■ PROBLEM REQUIREMENTS
What lines of the data below include the word "Cosmetice"? Report them by copying each.

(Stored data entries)
★ ★ ★ ★ ★ ★ ★

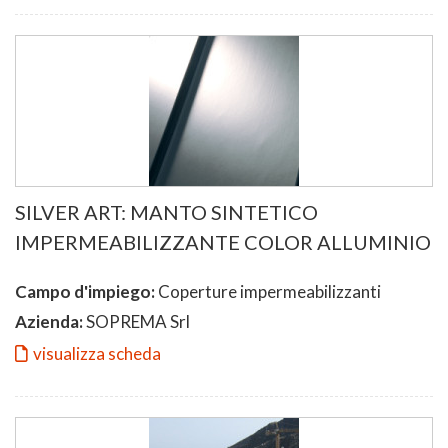
SILVER ART: MANTO SINTETICO
IMPERMEABILIZZANTE COLOR ALLUMINIO
Campo d'impiego:
Coperture impermeabilizzanti
Azienda:
SOPREMA Srl
visualizza scheda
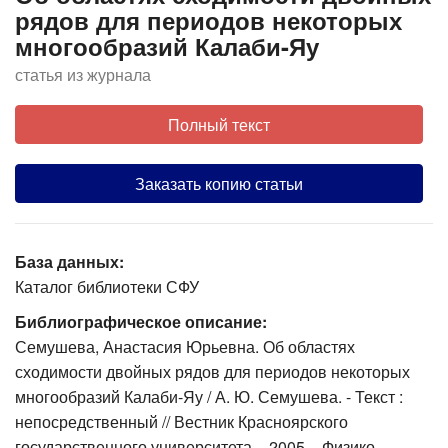
рядов для периодов некоторых
многообразий Калаби-Яу
статья из журнала
Полный текст
Заказать копию статьи
База данных:
Каталог библиотеки СФУ
Библиографическое описание:
Семушева, Анастасия Юрьевна. Об областях
сходимости двойных рядов для периодов некоторых
многообразий Калаби-Яу / А. Ю. Семушева. - Текст :
непосредственный // Вестник Красноярского
государственного университета. - 2005. - Физико-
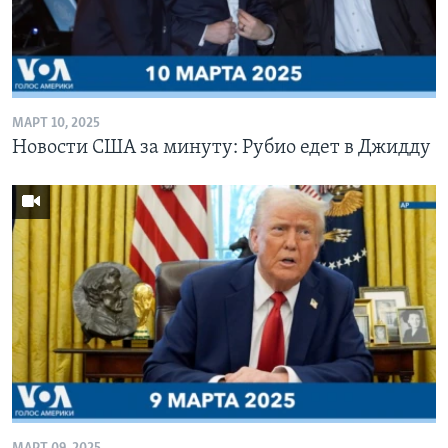
МАРТ 10, 2025
Новости США за минуту: Рубио едет в Джидду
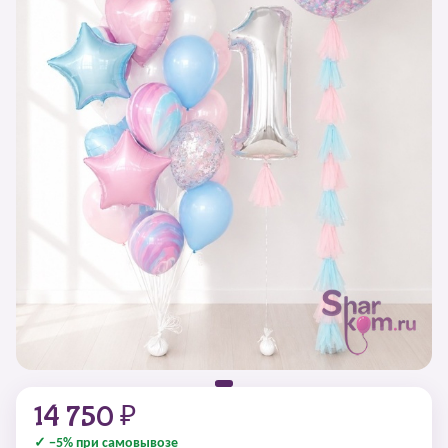
14 750 ₽
✓ −5% при самовывозе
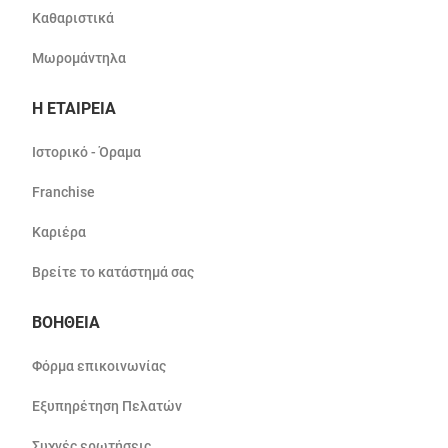
Καθαριστικά
Μωρομάντηλα
Η ΕΤΑΙΡΕΙΑ
Ιστορικό - Όραμα
Franchise
Καριέρα
Βρείτε το κατάστημά σας
ΒΟΗΘΕΙΑ
Φόρμα επικοινωνίας
Εξυπηρέτηση Πελατών
Συχνές ερωτήσεις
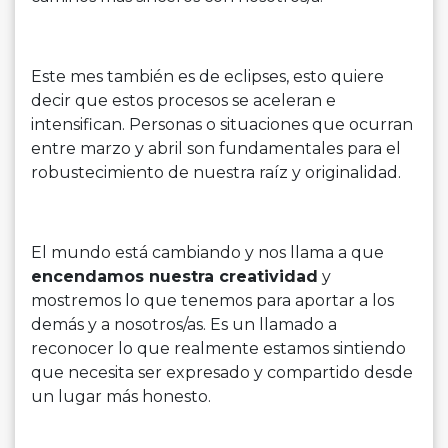
Este mes también es de eclipses, esto quiere
decir que estos procesos se aceleran e
intensifican. Personas o situaciones que ocurran
entre marzo y abril son fundamentales para el
robustecimiento de nuestra raíz y originalidad.
El mundo está cambiando y nos llama a que
encendamos nuestra creatividad
y
mostremos lo que tenemos para aportar a los
demás y a nosotros/as. Es un llamado a
reconocer lo que realmente estamos sintiendo
que necesita ser expresado y compartido desde
un lugar más honesto.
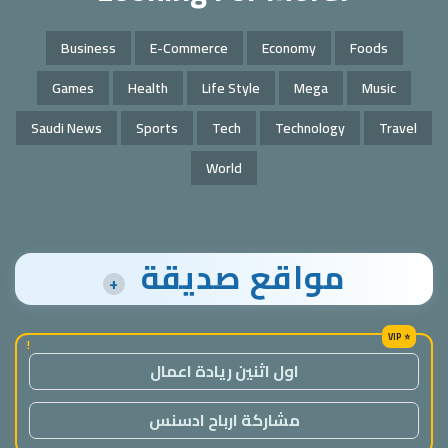
Business
E-Commerce
Economy
Foods
Games
Health
Life Style
Mega
Music
Saudi News
Sports
Tech
Technology
Travel
World
مواقع صديقة
+
!
اول اثنين ريادة اعمال
مشاركة ارباح ادسنس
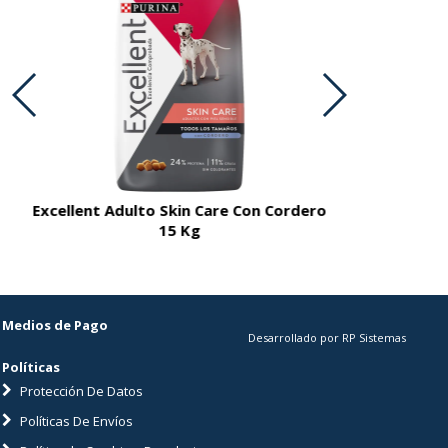
Excellent Adulto Skin Care Con Cordero
Excellent A
15 Kg
Medios de Pago
Desarrollado por RP Sistemas
Políticas
Protección De Datos
Políticas De Envíos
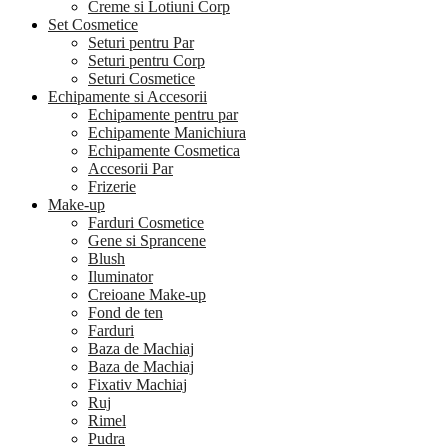
Creme si Lotiuni Corp
Set Cosmetice
Seturi pentru Par
Seturi pentru Corp
Seturi Cosmetice
Echipamente si Accesorii
Echipamente pentru par
Echipamente Manichiura
Echipamente Cosmetica
Accesorii Par
Frizerie
Make-up
Farduri Cosmetice
Gene si Sprancene
Blush
Iluminator
Creioane Make-up
Fond de ten
Farduri
Baza de Machiaj
Baza de Machiaj
Fixativ Machiaj
Ruj
Rimel
Pudra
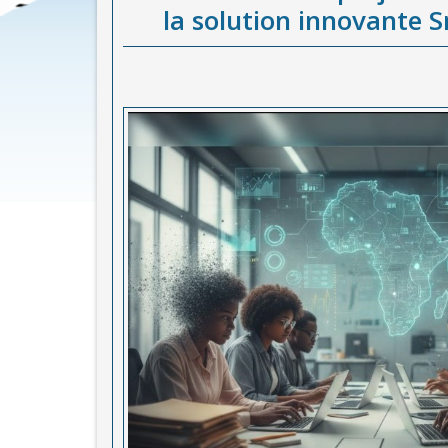
la solution innovante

★ ★ ★ ★ ★ ★ ★

■ ANSWER SPACE
Set Cosmetice
Seturi Cosmetice
Farduri Cosmetice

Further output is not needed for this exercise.